Cohabiting couples break up at MUCH higher rates than married people.
Cohabiting parents break up at much higher rates than married parents.6
6 McManus, 2008, p. 41.
Do not cohabit if children are involved. Children need and should have parents who are committed to staying together over the long term. Cohabiting parents break up at a much higher rate than married parents and the effects of breakup can be devastating and often long lasting. Moreover, children living in cohabiting unions are at higher risk of sexual abuse and physical violence, including lethal violence, than are children living with married parents.
One of the greatest problems for children living with a cohabiting couple is the high risk that the couple will break up.25
Fully three quarters of children born to cohabiting parents will see their parents split up before they reach age sixteen, whereas only about a third of children born to married parents face a similar fate Parental break up, as is now widely known, almost always entails a myriad of personal and social difficulties for children, some of which can be long lasting. For the children of a cohabiting couple these may come on top of a plethora of already existing problems. One study found that children currently living with a mother and her unmarried partner had significantly more behavior problems and lower academic performance than children from intact families.27
25. Zheng Wu, "The Stability of Cohabitation Relationships: The
Role of Children."Journal of Marriage and the Family 57:231-236.
27. Elizabeth Thompson, T. L. Hanson and S. S. McLanahan.. "Family
Structure and Child Well-Being: Economic Resources versus Parental
Behaviors." Social Forces 73-1:221-242.
cohabiting couples break up at a rate five times higher than for married couples
sozobe
 
  2  
Reply Mon 19 Sep, 2011 04:06 pm
@GracieGirl,
GracieGirl wrote:
Sozobe, when you got married did it change anything?


It did. We were together for four years before we got married (together for 19 years total so far) and we didn't actually expect it to change anything. But it did.

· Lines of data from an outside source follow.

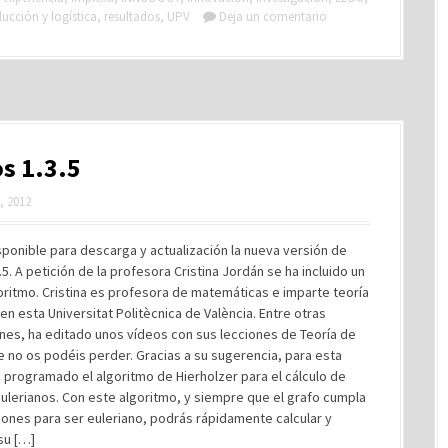
ucción y logística
,
resultados
,
UPV
Deja un comentario
s 1.3.5
, 2012
sponible para descarga y actualización la nueva versión de
.5. A petición de la profesora Cristina Jordán se ha incluido un
ritmo. Cristina es profesora de matemáticas e imparte teoría
en esta Universitat Politècnica de València. Entre otras
nes, ha editado unos vídeos con sus lecciones de Teoría de
 no os podéis perder. Gracias a su sugerencia, para esta
 programado el algoritmo de Hierholzer para el cálculo de
eulerianos. Con este algoritmo, y siempre que el grafo cumpla
iones para ser euleriano, podrás rápidamente calcular y
 su […]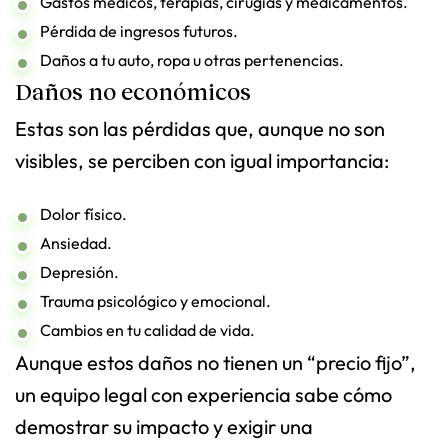
Gastos médicos, terapias, cirugías y medicamentos.
Pérdida de ingresos futuros.
Daños a tu auto, ropa u otras pertenencias.
Daños no económicos
Estas son las pérdidas que, aunque no son
visibles, se perciben con igual importancia:
Dolor físico.
Ansiedad.
Depresión.
Trauma psicológico y emocional.
Cambios en tu calidad de vida.
Aunque estos daños no tienen un “precio fijo”,
un equipo legal con experiencia sabe cómo
demostrar su impacto y exigir una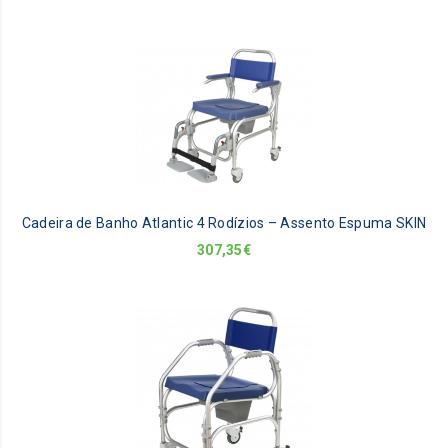
Cadeira de Banho Atlantic 4 Rodízios – Assento Espuma SKIN
307,35
€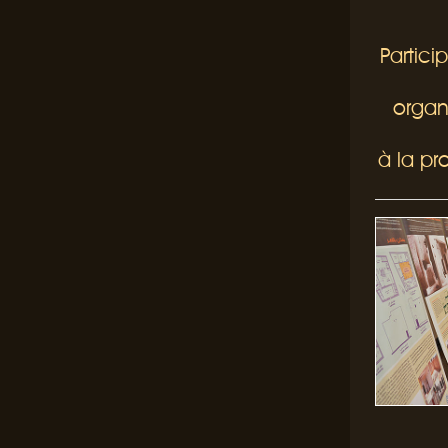
Partici
organ
à la pr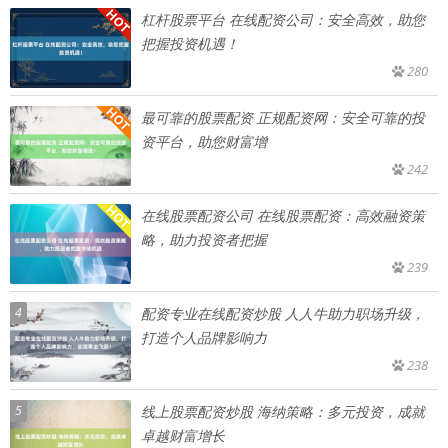
杠杆股票平台 在线配资公司：安全高效，助您
把握投资机遇！
280
最可靠的股票配资 正规配资网：安全可靠的投
资平台，助您财富增
242
在线股票配资公司 在线股票配资：高效融资策
略，助力投资者把握
239
4
配资专业在线配资炒股 人人牛助力职场升级，
打造个人品牌影响力
238
5
线上股票配资炒股 海纳策略：多元投资，成就
卓越财富增长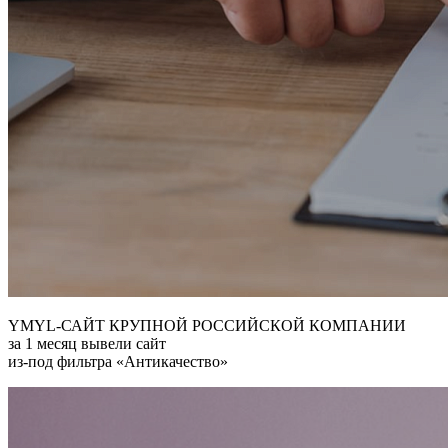
YMYL-САЙТ КРУПНОЙ РОССИЙСКОЙ КОМПАНИИ
за 1 месяц вывели сайт
из-под фильтра «Антикачество»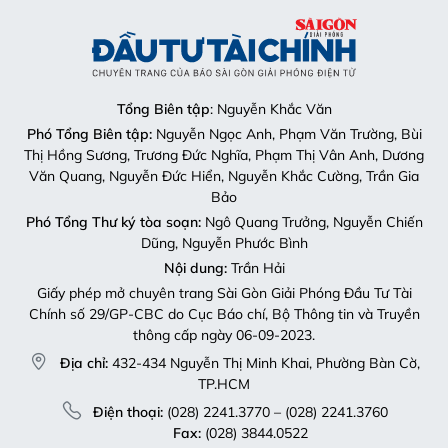
Tổng Biên tập
: Nguyễn Khắc Văn
Phó Tổng Biên tập:
Nguyễn Ngọc Anh, Phạm Văn Trường, Bùi
Thị Hồng Sương, Trương Đức Nghĩa, Phạm Thị Vân Anh, Dương
Văn Quang, Nguyễn Đức Hiển, Nguyễn Khắc Cường, Trần Gia
Bảo
Phó Tổng Thư ký tòa soạn:
Ngô Quang Trưởng, Nguyễn Chiến
Dũng, Nguyễn Phước Bình
Nội dung:
Trần Hải
Giấy phép mở chuyên trang Sài Gòn Giải Phóng Đầu Tư Tài
Chính số 29/GP-CBC do Cục Báo chí, Bộ Thông tin và Truyền
thông cấp ngày 06-09-2023.
Địa chỉ:
432-434 Nguyễn Thị Minh Khai, Phường Bàn Cờ,
TP.HCM
Điện thoại:
(028) 2241.3770 – (028) 2241.3760
Fax:
(028) 3844.0522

Note -- I'm absolutely not saying that everyone should or must get married. I know several successful long-term relationships where the partners didn't get married.

I'm just saying that the supposed inevitability of divorce is not, itself, a good reason to avoid marriage. Because that's been really exaggerated.
ossobuco
 
  4  
Reply Mon 19 Sep, 2011 04:06 pm
@OmSigDAVID,
You keep barraging Gracie with your extreme views. You and Bill are almost all we see here, preying obsessively. She is doing very well in responding, which bodes well for her in life, but the rest of us are getting sick of it. Gracie is polite and answers each post, while many of us on a2k have put one or the other or both of you on ignore for incessant posts long ago. It is a kind of internet battery.

No, I am not censoring you. Just speaking up.